4. Lack of Cryptographic Validation in MCP Security Proxy:

   • The 02_mcp_security_proxy.ipynb notebook does not include any cryptographic validation for the integrity or authenticity of the MCP tool definitions. This could allow an attacker to tamper with the tool definitions.
   • Action: Implement cryptographic signing and verification for MCP tool definitions using a library like cryptography. Ensure that only signed and verified tool definitions are accepted.

---

🟡 WARNING

1. Backward Compatibility Concerns:

   • The notebooks introduce new functionality and examples, but they rely on existing APIs (e.g., GovernancePolicy, LangChainKernel, pre_execute, etc.). If these APIs are modified in the future, the notebooks may break.
   • Action: Add tests to ensure that the APIs used in the notebooks remain backward-compatible. Consider adding integration tests that run the notebooks as part of the CI/CD pipeline.

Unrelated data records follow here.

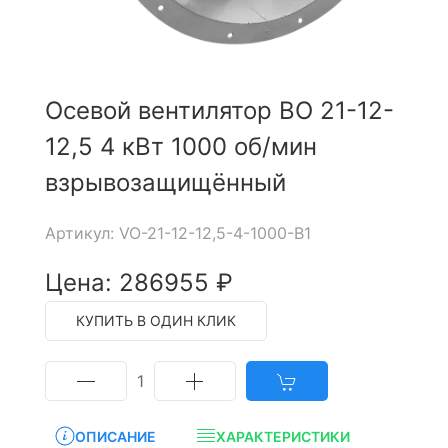
Осевой вентилятор ВО 21-12-
12,5 4 кВт 1000 об/мин
взрывозащищённый
Артикул: VO-21-12-12,5-4-1000-B1
Цена: 286955 ₽
КУПИТЬ В ОДИН КЛИК
1
ОПИСАНИЕ
ХАРАКТЕРИСТИКИ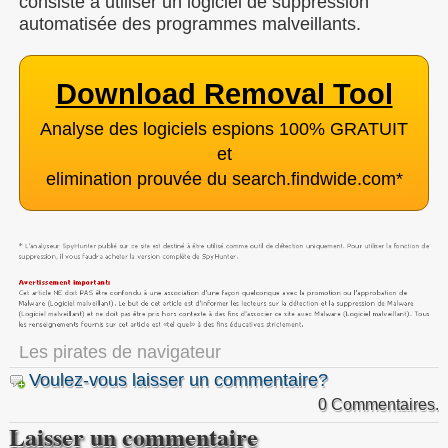
consiste à utiliser un logiciel de suppression
automatisée des programmes malveillants.
Download Removal Tool
Analyse des logiciels espions 100% GRATUIT
et
elimination prouvée du search.findwide.com
*
Les pirates de navigateur
Voulez-vous laisser un commentaire?
0 Commentaires.
Laisser un commentaire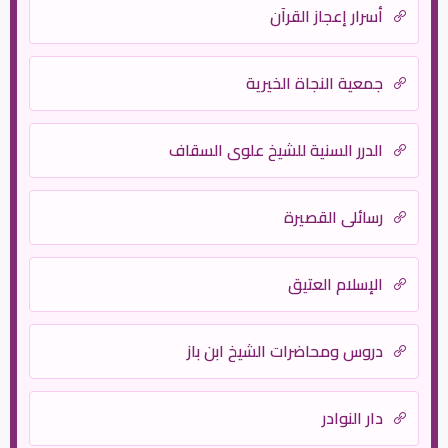
أسرار إعجاز القرآن
جمعية النجاة الخيرية
الدرر السنية للشيخ علوي السقاف
رسائلي القصيرة
الإسلام العتيق
دروس ومحاضرات الشيخ ابن باز
دار النوادر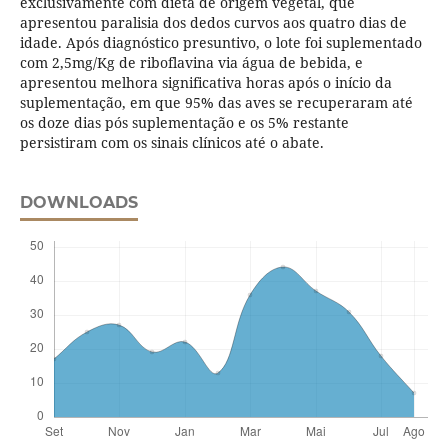
exclusivamente com dieta de origem vegetal, que
apresentou paralisia dos dedos curvos aos quatro dias de
idade. Após diagnóstico presuntivo, o lote foi suplementado
com 2,5mg/Kg de riboflavina via água de bebida, e
apresentou melhora significativa horas após o início da
suplementação, em que 95% das aves se recuperaram até
os doze dias pós suplementação e os 5% restante
persistiram com os sinais clínicos até o abate.
DOWNLOADS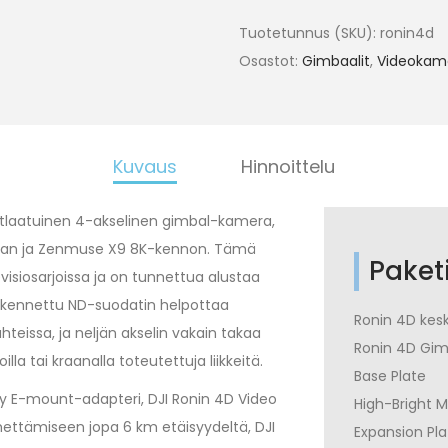
Tuotetunnus (SKU):
ronin4d
Osastot:
Gimbaalit
,
Videokam
Kuvaus
Hinnoittelu
tlaatuinen 4-akselinen gimbal-kamera,
eran ja Zenmuse X9 8K-kennon. Tämä
Paketi
evisiosarjoissa ja on tunnettua alustaa
akennettu ND-suodatin helpottaa
Ronin 4D kes
teissa, ja neljän akselin vakain takaa
Ronin 4D Gim
lla tai kraanalla toteutettuja liikkeitä.
Base Plate
Sony E-mount-adapteri, DJI Ronin 4D Video
High-Bright 
ettämiseen jopa 6 km etäisyydeltä, DJI
Expansion Pla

2. Thread Safety in Multi-Agent Governance:

   • The 03_multi_agent_governance.ipynb notebook simulates multiple agents but does not address potential thread safety issues in concurrent execution. For example, the AgentMetrics class is not thread-safe.
   • Action: If the toolkit is intended to support concurrent execution, ensure that shared state (e.g., AgentMetrics) is thread-safe. Use thread-safe data structures or synchronization mechanisms like threading.Lock.

---

💡 SUGGESTIONS

1. Add Type Annotations:

   • While the code in the notebooks is functional, it lacks type annotations in many places. Adding type annotations will improve code readability and help catch type-related issues during development.
   • Example:

     def scan_tool_definition(tool_name: str, description: str) -> dict:

2. Improve Documentation:

   • The notebooks provide a good overview of the toolkit's capabilities, but they could benefit from additional context and explanations. For example:
     • Explain the purpose of each step in more detail.
     • Provide links to relevant sections of the toolkit's documentation.
     • Include a glossary for terms like MCP, SLO, and circuit breaker.

3. Add Unit Tests for Notebook Code:

   • While the notebooks are designed for interactive use, the code within them should be tested to ensure correctness. Extract reusable functions into separate modules and write unit tests for them.

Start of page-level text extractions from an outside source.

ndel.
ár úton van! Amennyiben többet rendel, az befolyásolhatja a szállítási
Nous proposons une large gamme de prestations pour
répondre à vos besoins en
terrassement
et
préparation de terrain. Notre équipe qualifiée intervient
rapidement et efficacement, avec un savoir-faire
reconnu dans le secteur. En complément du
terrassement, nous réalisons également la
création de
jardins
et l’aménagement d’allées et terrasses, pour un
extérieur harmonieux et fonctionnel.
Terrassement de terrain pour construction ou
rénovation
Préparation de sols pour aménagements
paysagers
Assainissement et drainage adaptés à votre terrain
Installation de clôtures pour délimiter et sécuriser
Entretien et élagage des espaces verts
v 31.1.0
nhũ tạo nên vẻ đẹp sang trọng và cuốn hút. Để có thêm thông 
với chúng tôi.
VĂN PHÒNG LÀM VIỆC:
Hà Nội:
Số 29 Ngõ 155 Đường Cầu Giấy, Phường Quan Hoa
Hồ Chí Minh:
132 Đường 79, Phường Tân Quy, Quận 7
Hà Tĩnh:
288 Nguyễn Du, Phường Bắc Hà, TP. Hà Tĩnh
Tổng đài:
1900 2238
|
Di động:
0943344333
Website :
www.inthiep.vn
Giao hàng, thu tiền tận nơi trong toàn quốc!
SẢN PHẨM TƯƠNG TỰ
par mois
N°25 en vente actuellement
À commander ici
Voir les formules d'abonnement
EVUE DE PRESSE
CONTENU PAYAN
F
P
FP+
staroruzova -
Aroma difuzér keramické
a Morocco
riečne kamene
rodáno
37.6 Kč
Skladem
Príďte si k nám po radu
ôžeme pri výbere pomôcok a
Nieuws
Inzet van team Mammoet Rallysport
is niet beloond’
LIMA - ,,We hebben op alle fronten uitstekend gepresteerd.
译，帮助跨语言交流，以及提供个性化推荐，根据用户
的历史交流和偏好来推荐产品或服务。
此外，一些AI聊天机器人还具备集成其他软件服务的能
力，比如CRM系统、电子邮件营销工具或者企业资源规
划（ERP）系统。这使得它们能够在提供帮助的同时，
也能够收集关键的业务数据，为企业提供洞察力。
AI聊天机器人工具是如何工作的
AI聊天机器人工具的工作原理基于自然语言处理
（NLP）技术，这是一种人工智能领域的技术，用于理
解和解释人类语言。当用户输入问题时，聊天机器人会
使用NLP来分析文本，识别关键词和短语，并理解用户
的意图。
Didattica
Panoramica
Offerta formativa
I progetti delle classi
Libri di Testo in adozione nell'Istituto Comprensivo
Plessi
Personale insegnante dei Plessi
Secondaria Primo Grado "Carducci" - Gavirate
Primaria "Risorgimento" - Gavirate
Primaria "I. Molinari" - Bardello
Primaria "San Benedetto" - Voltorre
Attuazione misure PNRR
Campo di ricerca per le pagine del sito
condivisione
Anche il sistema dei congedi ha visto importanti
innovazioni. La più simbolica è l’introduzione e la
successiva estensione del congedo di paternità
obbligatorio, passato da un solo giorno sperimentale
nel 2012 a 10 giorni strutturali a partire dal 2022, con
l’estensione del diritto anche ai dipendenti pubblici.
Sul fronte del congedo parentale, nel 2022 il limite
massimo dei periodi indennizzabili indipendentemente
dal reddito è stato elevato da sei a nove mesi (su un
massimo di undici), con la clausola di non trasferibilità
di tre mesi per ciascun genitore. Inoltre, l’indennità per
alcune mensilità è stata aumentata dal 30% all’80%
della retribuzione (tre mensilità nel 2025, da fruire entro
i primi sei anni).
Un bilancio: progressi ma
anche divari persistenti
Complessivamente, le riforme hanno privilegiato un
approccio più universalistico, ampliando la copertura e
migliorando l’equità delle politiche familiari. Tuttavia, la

4. Use Logging Instead of Print Statements:

   • The notebooks use print statements for output, which is fine for interactive use but not ideal for production code. Consider using the logging module for better control over log levels and formatting.

5. Add Security Best Practices Section:

   • Since this toolkit is security-focused, consider adding a section in the notebooks that highlights best practices for using the toolkit securely. For example:
     • How to define secure governance policies.
     • How to handle sensitive data in agent interactions.

6. Notebook Execution Validation:

   • Add a CI/CD step to validate that the notebooks execute without errors. This will ensure that the examples remain functional as the toolkit evolves.

---

Final Recommendation

• Address the 🔴 CRITICAL issues immediately, as they pose security risks.
• Resolve the 🟡 WARNING issues to ensure backward compatibility and thread safety.
• Consider implementing the 💡 SUGGESTIONS to improve code quality, usability, and maintainability.

Once these issues are resolved, the notebooks will provide a robust and secure demonstration of the Agent Governance Toolkit's capabilities.